Friday of the Nineteenth Week in Ordinary Time
(Joshua 24:1-13; Matthew 19:3-12)
Jesus claims in today’s gospel that the only case in which married people may divorce is porneia. The New American Bible translates this Greek word very generally as unlawful. Thus, it seems that any infraction of the Church’s canons regarding the legitimacy of a marriage would give grounds for divorce. Biblical scholars, however, find a much more restrictive meaning to the word – an incestuous relationship. Paul attests that this occurred among Christians in Corinth and insists not that the people involved may divorce but that they must.

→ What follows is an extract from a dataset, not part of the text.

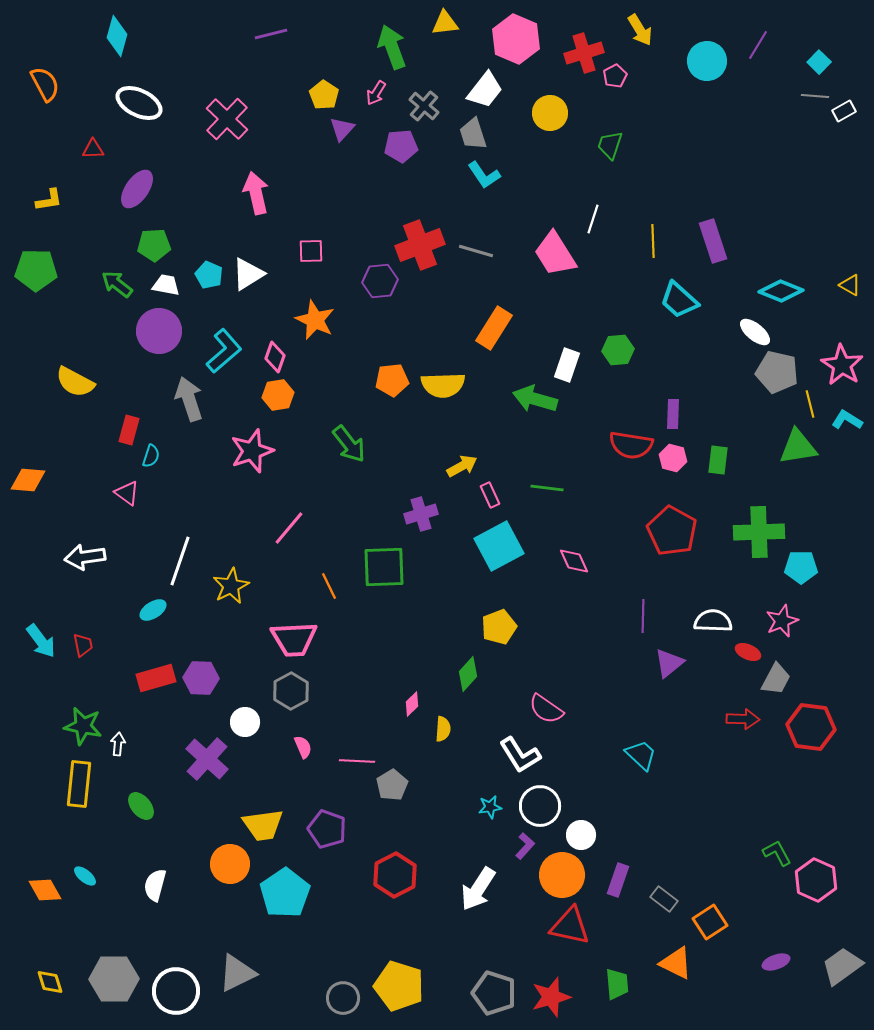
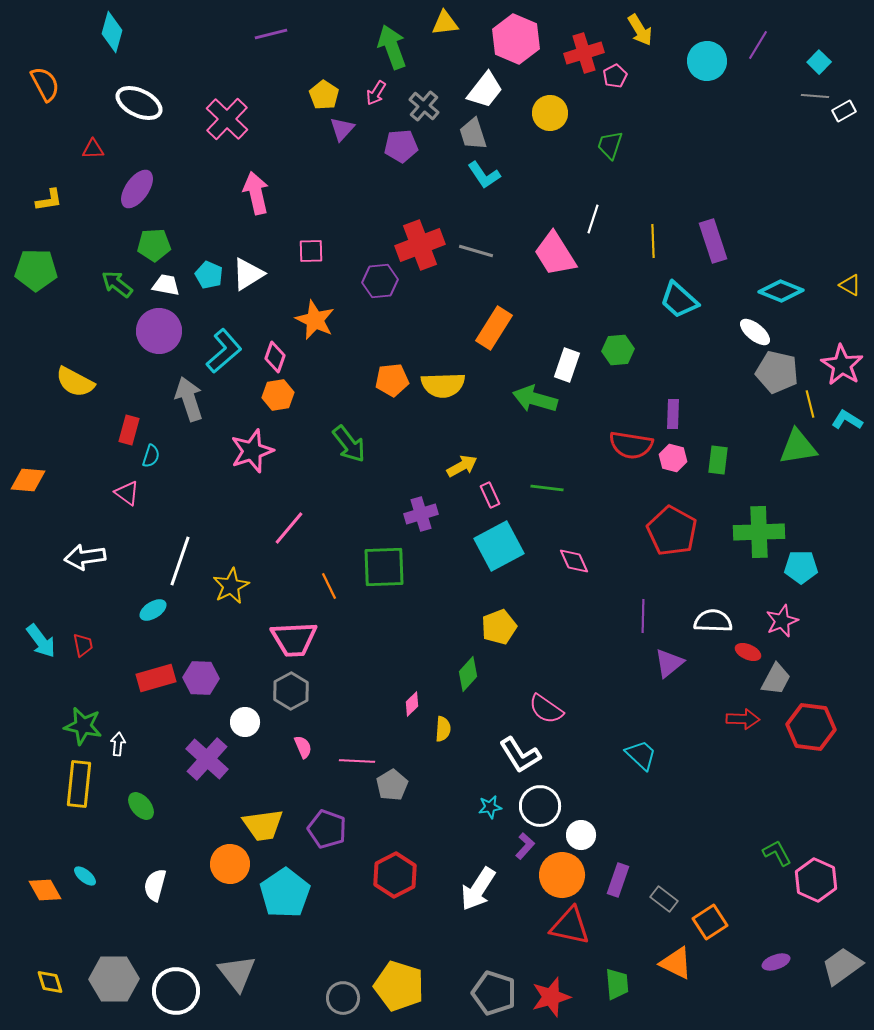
cyan diamond at (117, 36): moved 5 px left, 4 px up
gray triangle at (237, 973): rotated 42 degrees counterclockwise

The Church rightfully upholds the indissolubility of marriage. It is plainly God’s will as Jesus explains. The real question is whether it is right in making as many exceptions as it does. Many ridicule the Church for doing so by calling annulments “Catholic divorce.” But the Church has an exulted view of marriage that goes beyond superficial promises and physical consummation. It expects people to know what they are promising, to believe in the efficacy in what they are saying, and to have the power of spirit to carry out their assumed responsibilities. Anything less in its view is not a true marriage.
Because marriage is so central to human living, it must be supervised with extreme care. The Church proceeds to do so by trying to provide adequate preparation, by allowing for annulments when couples won’t or can’t take that preparation seriously, and by not granting divorces on a whim.